As an MP I work closely with the local neighbourhood policing teams in my constituency of Halifax. There is some outstanding work going on to address the underlying causes of crime, to tackle antisocial behaviour, and to build trust and engagement across communities. I am always amazed that neighbourhood police officers seem to know the name of every kid in their patch. However cuts to West Yorkshire Police, which have totalled more than £160m since 2010, have meant that the number of neighbourhood officers in my district has been cut by half in the last year, as the budget squeeze continues and more resources are drawn into counter-terrorism and other specialisms .

Overall, West Yorkshire Police have seen a loss of around 1,200 officers. West Yorkshire Police Federation chairman Nick Smart is clear about the result: "To say it’s had no effect on frontline policing is just a nonsense.” Yet for years the Conservatives have argued just this, with the Prime Minister recently telling MPs that crime was at a record low, and ministers frequently arguing that the changing nature of crime means that the number of officers is a poor measure of police effectiveness. These figures today completely debunk that myth.

Constituents are also increasingly coming to me with concerns that crimes are not investigated once they are reported. Where the police simply do not have the resources to follow-up and attend or investigate crimes, communities lose faith and the criminals grow in confidence.

A frequently overlooked part of this discussion is that the demands on police have increased hugely, often in some unexpected ways. A clear example of this is that cuts in our mental health services have resulted in police officers having to deal with mental health issues in the custody suite. While on shift with the police last year, I saw how an average night included a series of people detained under the Mental Health Act. Due to a lack of specialist beds, vulnerable patients were held in a police cell, or even in the back of a police car, for their own safety. We should all be concerned that the police are becoming a catch-all for the state’s failures.

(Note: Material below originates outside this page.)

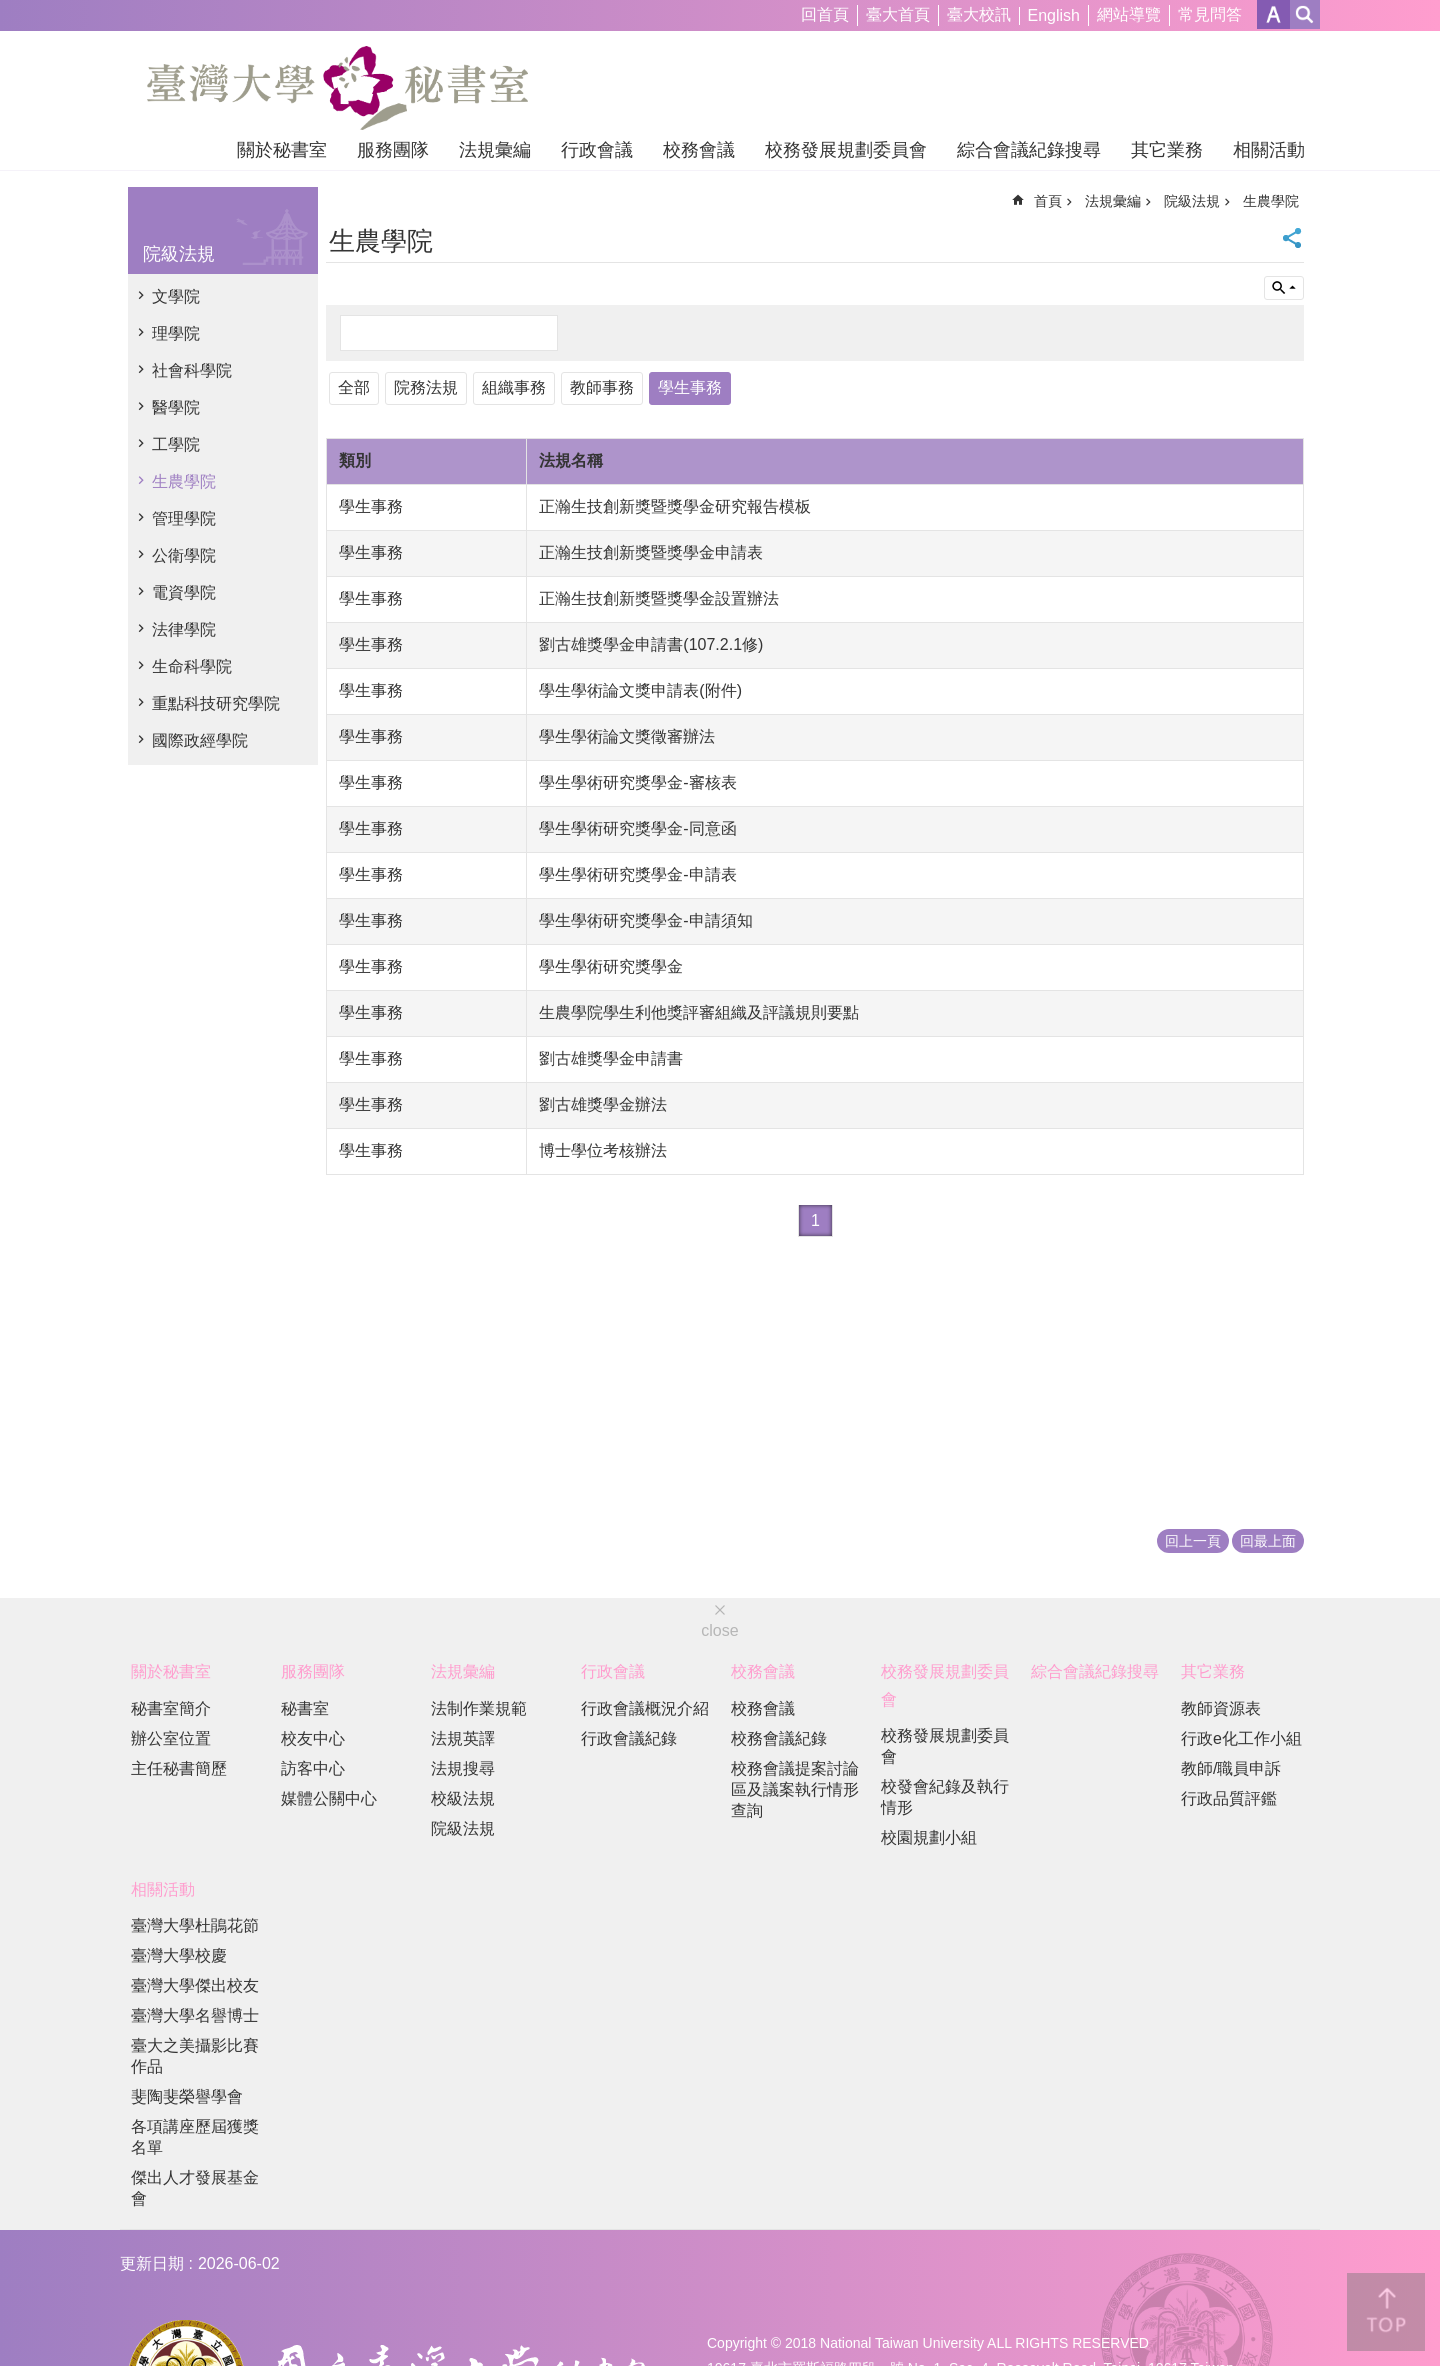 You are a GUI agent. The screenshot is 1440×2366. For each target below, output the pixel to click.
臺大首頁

While the politically charged campaign to restore police numbers is ongoing, Protect The Protectors is seeking to build cross-party support for measures that would offer greater protections to officers immediately. In February, the Police Federation of England and Wales released the results of its latest welfare survey data which suggest that there were more than two million unarmed physical assaults on officers over a 12-month period, and a further 302,842 assaults using a deadly weapon.

This is partly due to an increase in single crewing, which sees officers sent out on their own into often hostile circumstances. Morale in the police has suffered hugely in recent years and almost every front-line officer will be able to recall a time when they were recently assaulted.

If we want to tackle this undeniable rise in violent crime, then a large part of the solution is protecting those who protect us; strengthening the law to keep them from harm where possible, restoring morale by removing the pay cap, and most importantly, increasing their numbers.

Holly Lynch is the MP for Halifax. The Protect the Protectors bill will get its second reading on the Friday 20th October.